Appearance based place recognition system discussed earlier had a major drawback i.e it cannot be applied to location that does not lies in the testing paradigm. But due to context based nature of this model, it is applied to unfamiliar places where its performance is shown below. Here the performance of system for new environment can be compared with the familiar one by comparing their graphs. It can be seen that the system is uncertain about location in new environment (low on confidence), however it is able to classify category of location effectively. But at frame t=1500 system works robust and shows same performance as shown in the above graph.






Fig 17.

Biologically inspired feature based approach

Many approaches for scene classification have been mentioned above. These approaches have found success and are already in use for various applications. But none of them is comparable to human vision. The working and adaptability of human vision is order of magnitude greater than existing systems. This fact encouraged the researchers to simulate the physiological mechanism involved with human vision. Many gist models were proposed after that. This gave rise to biologically inspired approaches. In the following section we will discuss about different models and their ability to approximate the perceptibility of human.

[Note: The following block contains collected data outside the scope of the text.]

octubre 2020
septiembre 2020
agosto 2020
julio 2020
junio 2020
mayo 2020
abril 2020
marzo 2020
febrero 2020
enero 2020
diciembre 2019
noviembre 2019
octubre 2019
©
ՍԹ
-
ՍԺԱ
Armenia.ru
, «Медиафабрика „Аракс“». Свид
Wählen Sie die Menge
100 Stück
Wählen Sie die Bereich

Rapid Biologically Inspired Scene Classification (with visual attention 2007)

One of the approaches was proposed by Christian Siagian and Laurent Itti. They proposed a method that has the same low level grasp as well as processing of human vision. Human beings have an ability to interpret entire image and also can focus on specific part in entire field of view. For example if we view an image just for fraction of second we are able to determine whether it was an indoor scene or outdoor scene. This means it has ability for extracting ‘gist’ as well as “saliency” for an input image. This feature has been included in this approach. The word ‘gist’ here means the low level representation of a scene.

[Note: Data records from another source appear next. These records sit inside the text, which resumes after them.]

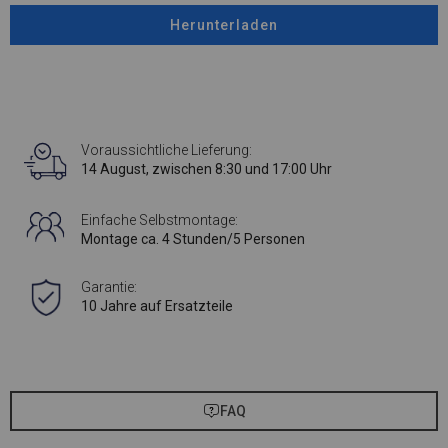
Herunterladen
Voraussichtliche Lieferung:
14 August, zwischen 8:30 und 17:00 Uhr
Einfache Selbstmontage:
Montage ca. 4 Stunden/5 Personen
Garantie:
10 Jahre auf Ersatzteile
FAQ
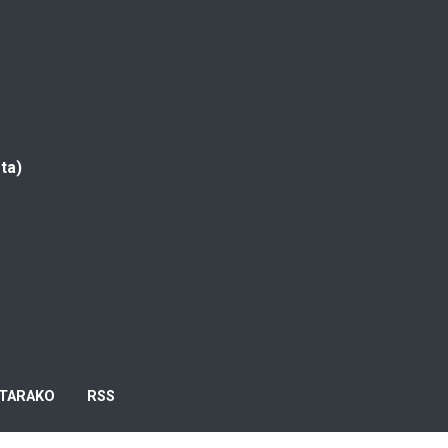
ta)
TARAKO
RSS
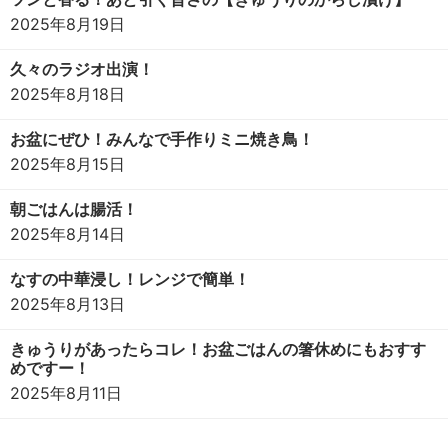
2025年8月19日
久々のラジオ出演！
2025年8月18日
お盆にぜひ！みんなで手作りミニ焼き鳥！
2025年8月15日
朝ごはんは腸活！
2025年8月14日
なすの中華浸し！レンジで簡単！
2025年8月13日
きゅうりがあったらコレ！お盆ごはんの箸休めにもおすす
めですー！
2025年8月11日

Finding saliency means finding those locations which stands out in the entire visual field. Parallel with this mechanism there should be a mechanism for overall analysis of an image.  Christian Siagin and Laurent Itti proposed that since both the saliency and gist feature are complementary opposite in their working but have their working implemented through a single visual cortex V1-V4 and Middle Temporal Visual area or V5 in brain (of primate). There should be way that both (gist module and saliency module) can be implemented simultaneously and fed by the same low level features rather than computed alone for both. The saliency model depicts ‘where’ of an image while the gist model answers the ‘what’ of an image. The divergence to these features comes later during further processing as shown in figure below. It can be seen that after the input image is filtered, there are two paths shown which are called dorsal and ventral pathway. The dorsal pathway implements the working of saliency model and ventral pathway is implemented by gist model. Both of these are computed separately and integrated later in our model. In the following sections we are going to explain saliency and gist model separately.

Fig 18.  Model for gist and saliency

Saliency Based Visual Attention for Rapid Scene Analysis (Nov 1998)

This model explains the human search strategies in a quite simpler way.  It is therefore been used as a basis for various biologically inspired model explained later. Figure shows a dorsal pathway working.

Image result for saliency based model itti

Fig 19. General architecture of dorsal pathway (b)


How visual features are extracted (feature map creation)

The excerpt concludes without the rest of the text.